In the control population, although none of the results were statistically significant, the very obese showed a trend toward worse mortality (HR, 1.20; P = .179).
Dr Aparicio reported that there was no interaction between weight groups and stroke severity or stroke subtype (eg, lacunar) among the stroke patients. Further, among the cases and controls, there was no interaction between weight groups and sex or smoking affecting 10-year mortality, he said.
Interaction for Age
However, there was a significant interaction for age. In stroke patients younger than age 70 years, a higher BMI (25 or more) on 10-year mortality was protective (HR, 0.52; 95% CI, 0.34 - 0.80; P = .003 compared with normal weight), but this was not the case for controls (HR, 1.53; 95% CI, 0.94 - 2.48; P = .85).
“This was a good exploratory study,” commented Dr Aparicio. “I would like to now focus back on the stroke cases and look at other more subtle differences between the stroke cases in the different weight groups.”
He stressed that further research is needed to understand how weight affects mortality and whether types of fat and fat distribution play a role in the obesity paradox.
“In the Framingham study, we have a lot of biomarkers and a lot of imaging markers. I would be interested to see how lipid hormones and other circulating biomarkers might be cardioprotective,” he said.
Asked about the causes of death in the various weight groups, Dr Aparicio said these data are being collected. At 10 years, causes of death could be “wide ranging both in controls and in patients.”
Following his presentation, Dr Aparicio elaborated on what might be causing the obesity paradox. He said he and his colleagues have already found no difference in terms of cancer prevalence and will be further investigating cardiovascular morbidity. “I think that’s where some of these answers may lie, particularly in the younger participants,” he said.
Today, about 35% of the US population is obese and by the year 2020, it’s estimated that 75% of the population will be overweight or obese, he said.
Smoking and Stroke
In a separate presentation, Vishal Jani, MD, interventional neurology fellow, Michigan State University, East Lansing, presented results of a study showing that current or former smokers have a lower adjusted in-hospital mortality from acute ischemic stroke (AIS).
Researchers used information from 2000 to 2011 from a nation-wide inpatient database. They isolated a cohort of patients with AIS using relevant codes, stratified the cohort according to whether they received IV tPA, and then looked at in-hospital mortality among smokers vs nonsmokers.
There were 5,206,102 AIS hospitalizations. Among these, 132,157 (2.6%) patients received tPA.
The in-hospital mortality rate without tPA was 6.36% for nonsmokers compared with 2.83% for smokers (P < .001). The in-hospital mortality rate with tPA was 10.7% for nonsmokers compared with 6.8% for smokers (P < .001).
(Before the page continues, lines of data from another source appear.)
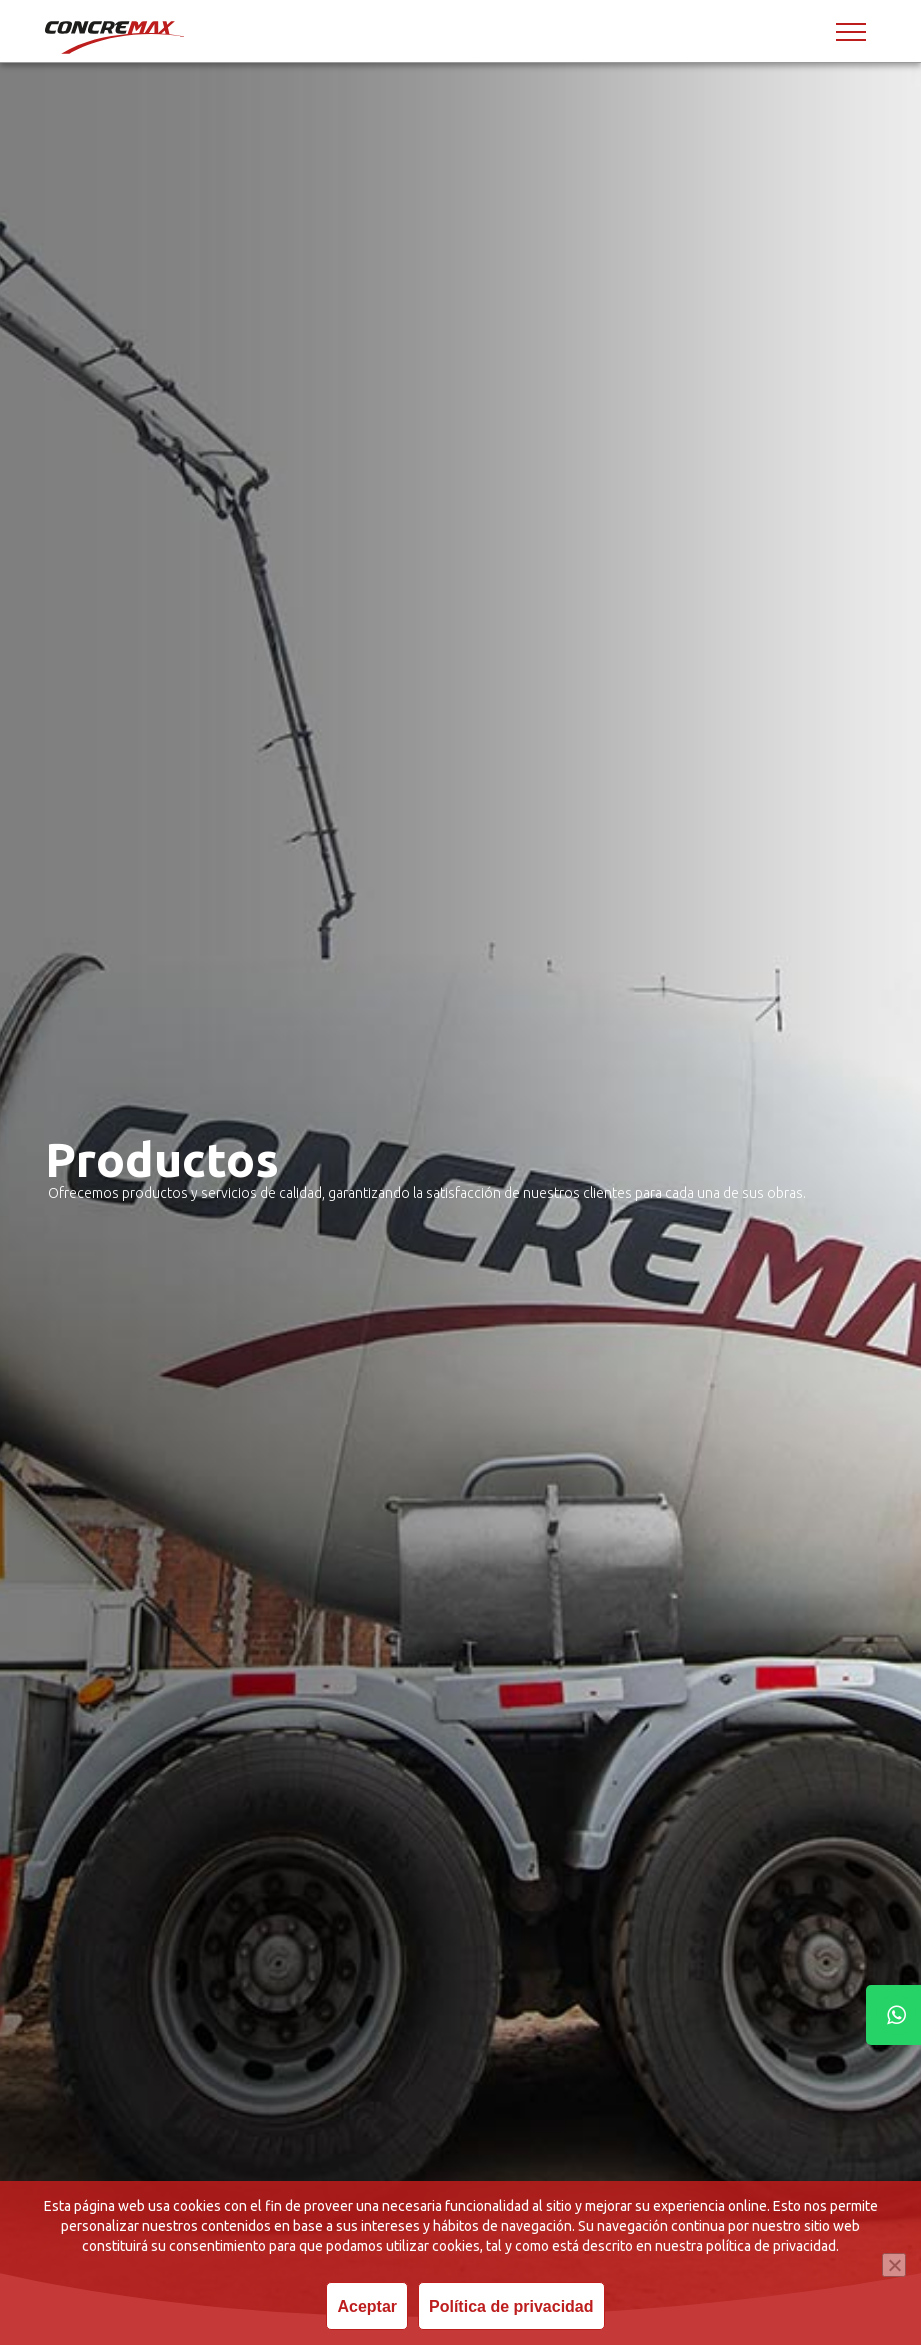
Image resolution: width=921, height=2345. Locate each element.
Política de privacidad (511, 2306)
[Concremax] (116, 37)
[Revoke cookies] (894, 2265)
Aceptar (367, 2306)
After adjustment for age, sex, ethnicity, primary payer, median household income, hospital region, teaching status, location, and bed size, among other factors, the odds ratio (OR) for the group with IV tPA was 0.81 (95% CI, 0.71 - 0.91; P < .001). For the non–IV-tPA group, the adjusted OR was 0.62 (95% CI, 0.60 - 0.64; P < .001).
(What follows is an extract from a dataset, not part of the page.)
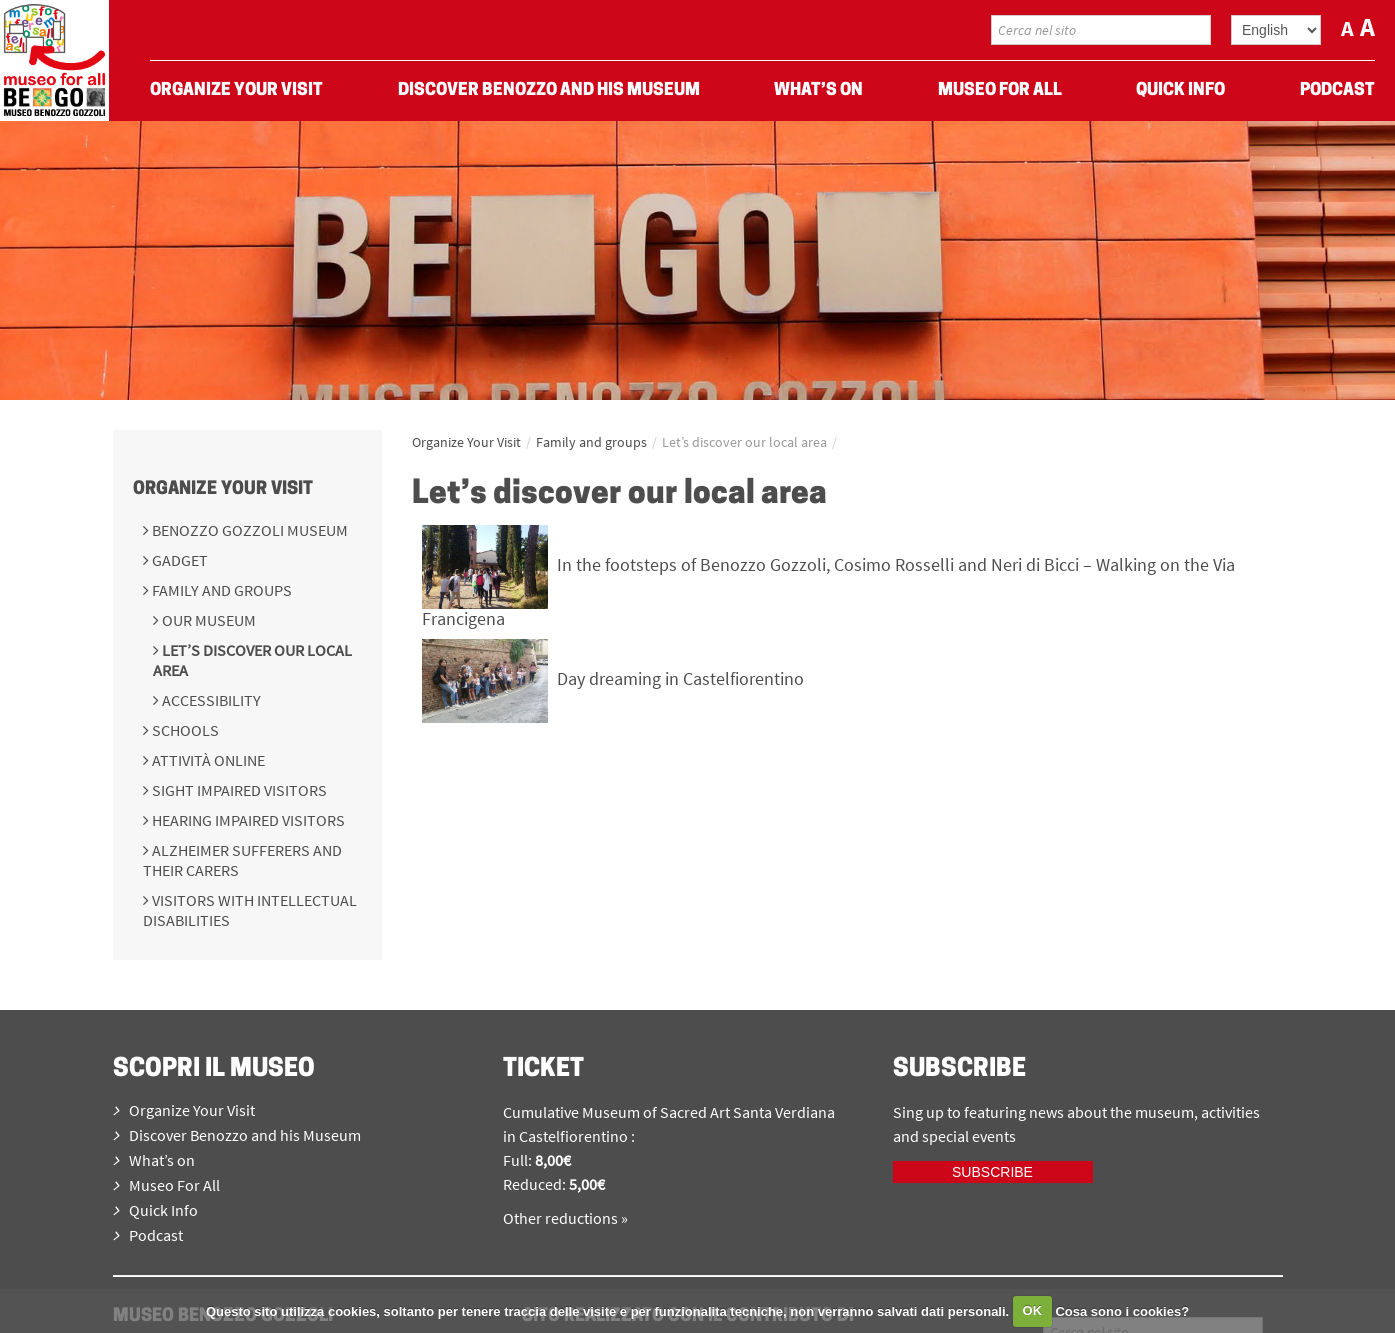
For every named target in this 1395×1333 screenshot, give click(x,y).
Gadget (178, 560)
“It’s interesting that the finding of lower mortality is the same whether they get IV tPA or not,” he commented.
As with obesity, the mechanism of smoking protection is up for debate. Most likely, said Dr Jani, it’s due to the “cumulative effect of reconditioning.”
The authors have disclosed no relevant financial relationships.
American Academy of Neurology (AAN) 67th Annual Meeting. Abstracts S5.005, S5.006. Presented April 21, 2015.